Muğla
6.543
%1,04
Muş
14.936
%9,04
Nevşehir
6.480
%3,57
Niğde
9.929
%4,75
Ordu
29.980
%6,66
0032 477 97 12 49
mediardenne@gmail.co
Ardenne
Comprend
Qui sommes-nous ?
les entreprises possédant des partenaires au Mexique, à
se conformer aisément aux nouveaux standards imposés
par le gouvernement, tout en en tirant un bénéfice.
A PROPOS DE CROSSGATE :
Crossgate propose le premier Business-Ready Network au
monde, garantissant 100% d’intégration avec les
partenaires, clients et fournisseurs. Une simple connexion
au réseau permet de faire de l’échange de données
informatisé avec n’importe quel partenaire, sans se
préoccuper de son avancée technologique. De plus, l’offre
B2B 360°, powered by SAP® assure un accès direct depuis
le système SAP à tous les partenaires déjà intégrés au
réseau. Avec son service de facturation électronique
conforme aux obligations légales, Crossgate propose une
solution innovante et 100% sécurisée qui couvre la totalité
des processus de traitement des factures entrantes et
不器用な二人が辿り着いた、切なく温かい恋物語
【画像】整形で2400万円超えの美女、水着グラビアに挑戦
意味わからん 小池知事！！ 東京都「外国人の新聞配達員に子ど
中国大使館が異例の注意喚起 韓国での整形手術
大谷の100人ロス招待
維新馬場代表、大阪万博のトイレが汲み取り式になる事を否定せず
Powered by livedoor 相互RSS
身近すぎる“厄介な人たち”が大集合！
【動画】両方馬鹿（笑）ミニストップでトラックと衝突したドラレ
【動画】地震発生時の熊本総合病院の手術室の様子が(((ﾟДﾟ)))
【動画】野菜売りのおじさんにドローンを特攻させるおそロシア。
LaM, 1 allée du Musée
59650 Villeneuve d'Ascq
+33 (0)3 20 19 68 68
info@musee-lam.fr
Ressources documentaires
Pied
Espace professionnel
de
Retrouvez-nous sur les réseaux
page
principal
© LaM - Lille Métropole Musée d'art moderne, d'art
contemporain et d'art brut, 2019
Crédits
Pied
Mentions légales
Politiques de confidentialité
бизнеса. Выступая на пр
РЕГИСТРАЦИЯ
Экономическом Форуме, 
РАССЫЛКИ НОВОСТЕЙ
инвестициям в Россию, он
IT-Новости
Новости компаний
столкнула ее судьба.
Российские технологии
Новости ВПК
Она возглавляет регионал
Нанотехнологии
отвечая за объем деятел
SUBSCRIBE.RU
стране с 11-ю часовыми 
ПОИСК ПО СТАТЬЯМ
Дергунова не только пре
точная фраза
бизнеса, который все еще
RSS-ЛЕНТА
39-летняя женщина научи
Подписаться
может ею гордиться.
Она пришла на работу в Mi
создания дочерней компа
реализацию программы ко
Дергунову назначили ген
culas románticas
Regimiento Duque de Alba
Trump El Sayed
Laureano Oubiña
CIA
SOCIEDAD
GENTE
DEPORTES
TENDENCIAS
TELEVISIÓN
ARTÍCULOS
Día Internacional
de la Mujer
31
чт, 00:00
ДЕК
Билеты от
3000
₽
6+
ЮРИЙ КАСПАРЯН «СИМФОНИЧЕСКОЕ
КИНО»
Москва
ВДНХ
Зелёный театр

EXERCISE OBJECTIVE:
The response should be every record above restated exactly.

TASK ANSWER:
Muğla
6.543
%1,04
Muş
14.936
%9,04
Nevşehir
6.480
%3,57
Niğde
9.929
%4,75
Ordu
29.980
%6,66
0032 477 97 12 49
mediardenne@gmail.co
Ardenne
Comprend
Qui sommes-nous ?
les entreprises possédant des partenaires au Mexique, à
se conformer aisément aux nouveaux standards imposés
par le gouvernement, tout en en tirant un bénéfice.
A PROPOS DE CROSSGATE :
Crossgate propose le premier Business-Ready Network au
monde, garantissant 100% d’intégration avec les
partenaires, clients et fournisseurs. Une simple connexion
au réseau permet de faire de l’échange de données
informatisé avec n’importe quel partenaire, sans se
préoccuper de son avancée technologique. De plus, l’offre
B2B 360°, powered by SAP® assure un accès direct depuis
le système SAP à tous les partenaires déjà intégrés au
réseau. Avec son service de facturation électronique
conforme aux obligations légales, Crossgate propose une
solution innovante et 100% sécurisée qui couvre la totalité
des processus de traitement des factures entrantes et
不器用な二人が辿り着いた、切なく温かい恋物語
【画像】整形で2400万円超えの美女、水着グラビアに挑戦
意味わからん 小池知事！！ 東京都「外国人の新聞配達員に子ど
中国大使館が異例の注意喚起 韓国での整形手術
大谷の100人ロス招待
維新馬場代表、大阪万博のトイレが汲み取り式になる事を否定せず
Powered by livedoor 相互RSS
身近すぎる“厄介な人たち”が大集合！
【動画】両方馬鹿（笑）ミニストップでトラックと衝突したドラレ
【動画】地震発生時の熊本総合病院の手術室の様子が(((ﾟДﾟ)))
【動画】野菜売りのおじさんにドローンを特攻させるおそロシア。
LaM, 1 allée du Musée
59650 Villeneuve d'Ascq
+33 (0)3 20 19 68 68
info@musee-lam.fr
Ressources documentaires
Pied
Espace professionnel
de
Retrouvez-nous sur les réseaux
page
principal
© LaM - Lille Métropole Musée d'art moderne, d'art
contemporain et d'art brut, 2019
Crédits
Pied
Mentions légales
Politiques de confidentialité
бизнеса. Выступая на пр
РЕГИСТРАЦИЯ
Экономическом Форуме, 
РАССЫЛКИ НОВОСТЕЙ
инвестициям в Россию, он
IT-Новости
Новости компаний
столкнула ее судьба.
Российские технологии
Новости ВПК
Она возглавляет регионал
Нанотехнологии
отвечая за объем деятел
SUBSCRIBE.RU
стране с 11-ю часовыми 
ПОИСК ПО СТАТЬЯМ
Дергунова не только пре
точная фраза
бизнеса, который все еще
RSS-ЛЕНТА
39-летняя женщина научи
Подписаться
может ею гордиться.
Она пришла на работу в Mi
создания дочерней компа
реализацию программы ко
Дергунову назначили ген
culas románticas
Regimiento Duque de Alba
Trump El Sayed
Laureano Oubiña
CIA
SOCIEDAD
GENTE
DEPORTES
TENDENCIAS
TELEVISIÓN
ARTÍCULOS
Día Internacional
de la Mujer
31
чт, 00:00
ДЕК
Билеты от
3000
₽
6+
ЮРИЙ КАСПАРЯН «СИМФОНИЧЕСКОЕ
КИНО»
Москва
ВДНХ
Зелёный театр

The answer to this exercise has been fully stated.